SUARARAKYAT.info||Pekanbaru – Komisi Pemberantasan Korupsi (KPK) kembali melakukan operasi tangkap tangan (OTT) di wilayah Provinsi Riau, Senin (3/11/2025). Dalam operasi senyap tersebut, tim lembaga antirasuah berhasil mengamankan sepuluh orang, termasuk Gubernur Riau, Abdul Wahid, bersama sejumlah pejabat dari lingkungan Pemerintah Provinsi Riau.
Kabar ini dibenarkan langsung oleh Juru Bicara KPK, Budi Prasetyo, yang mengonfirmasi bahwa operasi tersebut dilakukan sejak siang hingga sore hari di beberapa titik di Kota Pekanbaru dan sekitarnya.
“Benar, ada kegiatan tangkap tangan yang KPK lakukan di wilayah Provinsi Riau. Sampai saat ini ada sekitar sepuluh orang yang diamankan,” ujar Budi dalam keterangannya kepada awak media.dikutip dari detik
Menurutnya, tim KPK masih bekerja di lapangan dan belum seluruh informasi bisa diungkap ke publik. “Tim masih di lapangan dan prosesnya terus berjalan.

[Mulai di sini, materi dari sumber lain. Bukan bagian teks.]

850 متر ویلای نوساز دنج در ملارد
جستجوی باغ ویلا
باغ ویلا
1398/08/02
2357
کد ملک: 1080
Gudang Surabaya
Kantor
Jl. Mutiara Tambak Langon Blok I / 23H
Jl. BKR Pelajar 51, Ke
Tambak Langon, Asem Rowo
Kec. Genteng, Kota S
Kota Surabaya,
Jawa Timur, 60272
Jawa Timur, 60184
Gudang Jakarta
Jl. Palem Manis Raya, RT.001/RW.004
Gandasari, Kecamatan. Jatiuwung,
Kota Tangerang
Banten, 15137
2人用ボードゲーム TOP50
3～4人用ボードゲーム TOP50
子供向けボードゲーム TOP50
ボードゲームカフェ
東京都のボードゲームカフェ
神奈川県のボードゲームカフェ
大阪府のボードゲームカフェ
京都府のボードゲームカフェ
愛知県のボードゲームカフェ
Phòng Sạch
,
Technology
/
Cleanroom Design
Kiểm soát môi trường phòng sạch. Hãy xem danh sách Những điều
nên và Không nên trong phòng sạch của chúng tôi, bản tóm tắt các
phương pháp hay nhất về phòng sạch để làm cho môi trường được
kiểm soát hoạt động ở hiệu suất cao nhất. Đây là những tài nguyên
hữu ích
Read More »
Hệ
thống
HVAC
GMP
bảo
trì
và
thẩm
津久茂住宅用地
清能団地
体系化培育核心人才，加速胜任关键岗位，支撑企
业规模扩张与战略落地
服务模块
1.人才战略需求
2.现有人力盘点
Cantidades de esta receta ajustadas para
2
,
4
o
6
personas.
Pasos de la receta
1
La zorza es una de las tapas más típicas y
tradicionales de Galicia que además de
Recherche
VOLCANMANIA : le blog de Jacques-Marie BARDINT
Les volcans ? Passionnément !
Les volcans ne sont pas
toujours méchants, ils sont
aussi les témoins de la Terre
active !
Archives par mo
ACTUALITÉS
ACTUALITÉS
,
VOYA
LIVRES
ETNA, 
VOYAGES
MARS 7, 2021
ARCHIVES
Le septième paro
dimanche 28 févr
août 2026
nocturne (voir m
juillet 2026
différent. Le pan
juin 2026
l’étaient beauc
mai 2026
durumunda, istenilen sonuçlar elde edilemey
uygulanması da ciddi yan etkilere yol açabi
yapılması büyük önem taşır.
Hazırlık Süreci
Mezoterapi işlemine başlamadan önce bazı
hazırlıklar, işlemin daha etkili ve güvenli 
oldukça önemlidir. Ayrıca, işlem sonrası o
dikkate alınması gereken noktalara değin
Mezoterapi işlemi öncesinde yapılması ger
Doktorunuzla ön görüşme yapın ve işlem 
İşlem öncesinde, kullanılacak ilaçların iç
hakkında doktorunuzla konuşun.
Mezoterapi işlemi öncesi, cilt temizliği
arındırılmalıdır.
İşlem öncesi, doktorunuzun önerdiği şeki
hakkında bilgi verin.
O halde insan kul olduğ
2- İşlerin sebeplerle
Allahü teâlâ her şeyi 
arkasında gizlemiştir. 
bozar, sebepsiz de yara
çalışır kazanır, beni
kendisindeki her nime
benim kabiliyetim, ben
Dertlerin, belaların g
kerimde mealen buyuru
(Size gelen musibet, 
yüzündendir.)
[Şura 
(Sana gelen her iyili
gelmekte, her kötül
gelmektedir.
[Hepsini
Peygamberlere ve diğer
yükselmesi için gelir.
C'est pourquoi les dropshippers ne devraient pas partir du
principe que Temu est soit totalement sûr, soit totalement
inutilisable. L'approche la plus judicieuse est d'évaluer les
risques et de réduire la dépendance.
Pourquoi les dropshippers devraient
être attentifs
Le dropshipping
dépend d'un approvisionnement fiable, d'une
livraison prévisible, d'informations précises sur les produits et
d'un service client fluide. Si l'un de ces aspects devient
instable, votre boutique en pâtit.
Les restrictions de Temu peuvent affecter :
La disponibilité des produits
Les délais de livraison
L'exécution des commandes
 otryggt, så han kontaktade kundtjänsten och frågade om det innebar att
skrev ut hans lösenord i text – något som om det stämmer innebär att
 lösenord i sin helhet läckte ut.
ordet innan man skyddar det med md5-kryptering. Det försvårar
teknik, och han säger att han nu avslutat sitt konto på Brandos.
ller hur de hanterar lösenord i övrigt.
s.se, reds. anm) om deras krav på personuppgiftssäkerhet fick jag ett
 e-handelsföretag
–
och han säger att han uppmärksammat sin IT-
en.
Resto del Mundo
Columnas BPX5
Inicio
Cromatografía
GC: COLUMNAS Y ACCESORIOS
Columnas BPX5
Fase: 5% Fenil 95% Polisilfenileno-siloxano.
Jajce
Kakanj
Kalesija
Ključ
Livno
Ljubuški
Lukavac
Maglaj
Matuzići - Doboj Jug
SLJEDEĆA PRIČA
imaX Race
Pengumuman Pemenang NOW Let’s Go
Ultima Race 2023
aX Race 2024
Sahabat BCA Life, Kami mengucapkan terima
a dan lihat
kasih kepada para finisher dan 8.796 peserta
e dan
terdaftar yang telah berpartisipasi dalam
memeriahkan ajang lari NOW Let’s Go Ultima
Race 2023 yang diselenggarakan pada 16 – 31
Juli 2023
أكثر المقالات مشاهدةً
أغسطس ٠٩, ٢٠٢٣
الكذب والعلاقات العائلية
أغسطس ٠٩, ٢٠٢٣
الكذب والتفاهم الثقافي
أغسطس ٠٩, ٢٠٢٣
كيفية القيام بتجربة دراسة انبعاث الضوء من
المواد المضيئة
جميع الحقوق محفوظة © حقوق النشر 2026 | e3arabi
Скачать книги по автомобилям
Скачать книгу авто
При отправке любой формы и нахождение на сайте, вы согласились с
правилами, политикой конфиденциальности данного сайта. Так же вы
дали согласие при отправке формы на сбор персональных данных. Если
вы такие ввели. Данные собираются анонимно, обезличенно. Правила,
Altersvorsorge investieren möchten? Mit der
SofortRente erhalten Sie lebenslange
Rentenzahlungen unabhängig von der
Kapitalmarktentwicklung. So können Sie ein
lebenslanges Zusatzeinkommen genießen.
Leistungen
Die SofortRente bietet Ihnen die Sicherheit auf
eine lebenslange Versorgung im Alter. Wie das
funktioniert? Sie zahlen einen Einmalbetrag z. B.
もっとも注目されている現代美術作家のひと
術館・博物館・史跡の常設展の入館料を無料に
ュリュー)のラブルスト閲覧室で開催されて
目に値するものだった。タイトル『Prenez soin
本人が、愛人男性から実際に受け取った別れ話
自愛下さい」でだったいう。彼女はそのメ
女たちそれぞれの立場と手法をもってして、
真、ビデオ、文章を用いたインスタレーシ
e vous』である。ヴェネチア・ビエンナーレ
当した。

Kami akan sampaikan perkembangan selanjutnya setelah pemeriksaan awal selesai,” ujarnya.
Dari sepuluh orang yang diamankan, KPK memastikan terdapat beberapa penyelenggara negara, termasuk pejabat di lingkungan Pemerintah Provinsi Riau. Selain itu, ada pula sejumlah pihak swasta yang diduga terlibat dalam aliran suap.
“Yang diamankan ada dari unsur penyelenggara negara dan juga pihak swasta. Kami masih mendalami peran masing-masing,” jelas Budi.
Walau belum memberikan keterangan resmi mengenai instansi terkait, sumber internal KPK menyebut bahwa operasi ini diduga kuat berkaitan dengan proyek-proyek infrastruktur di bawah Dinas Pekerjaan Umum dan Penataan Ruang (PUPR) Provinsi Riau.
Spekulasi yang beredar di kalangan pejabat Pemprov Riau menyebutkan, OTT ini berhubungan dengan proyek pembangunan flyover di kawasan Jalan Sudirman–HR Soebrantas, Pekanbaru, yang belakangan menjadi sorotan publik karena nilai anggarannya yang jumbo dan progres pengerjaan yang molor.
Namun Budi Prasetyo belum dapat memastikan hal itu. “Terkait bidang apa dan konstruksi perkaranya seperti apa, nanti akan kami jelaskan. Tim masih mendalami,” tegasnya.
Barang Bukti Uang Tunai Diamankan
Dalam operasi ini, KPK juga turut mengamankan barang bukti berupa uang tunai, yang jumlahnya masih belum diungkap. Uang tersebut diduga hasil transaksi suap yang diberikan kepada pejabat daerah terkait proyek-proyek strategis di lingkungan Pemprov Riau.
“Ada sejumlah uang yang turut diamankan. Nanti akan kami update detailnya setelah proses pemeriksaan awal,” kata Budi.
Para pihak yang diamankan saat ini masih menjalani pemeriksaan di Mapolda Riau. Rencananya, mereka akan dibawa ke Gedung Merah Putih KPK di Jakarta pada Selasa (4/11/2025) untuk pemeriksaan lanjutan.
Kabar penangkapan Gubernur Abdul Wahid juga dibenarkan oleh Wakil Ketua KPK, Fitroh Rohcahyanto. Dalam sambungan telepon dengan wartawan, Fitroh menegaskan bahwa orang nomor satu di Riau itu termasuk dalam rombongan yang diamankan.
“Benar, ada kegiatan OTT di Riau, dan Gubernur memang ikut diamankan,” kata Fitroh singkat.
Fitroh belum menjelaskan apakah Abdul Wahid berstatus sebagai tersangka atau masih sebagai pihak yang diperiksa. Namun sumber internal menyebut, status hukum akan ditentukan setelah pemeriksaan 1×24 jam sesuai ketentuan undang-undang.
KPK diperkirakan akan memberikan keterangan resmi pada Selasa (4/11/2025) setelah para pihak tiba di Jakarta. Dalam konferensi pers itu, lembaga antirasuah akan membeberkan barang bukti, kronologi penangkapan, serta identitas lengkap pihak yang diamankan.
Publik kini menunggu apakah OTT ini hanya menyasar oknum di Dinas PUPR atau justru membuka jaringan korupsi yang lebih luas di lingkar kekuasaan Provinsi Riau.
“Kami akan jelaskan secara utuh setelah pemeriksaan selesai. KPK berkomitmen menegakkan hukum secara transparan,” pungkas Budi Prasetyo.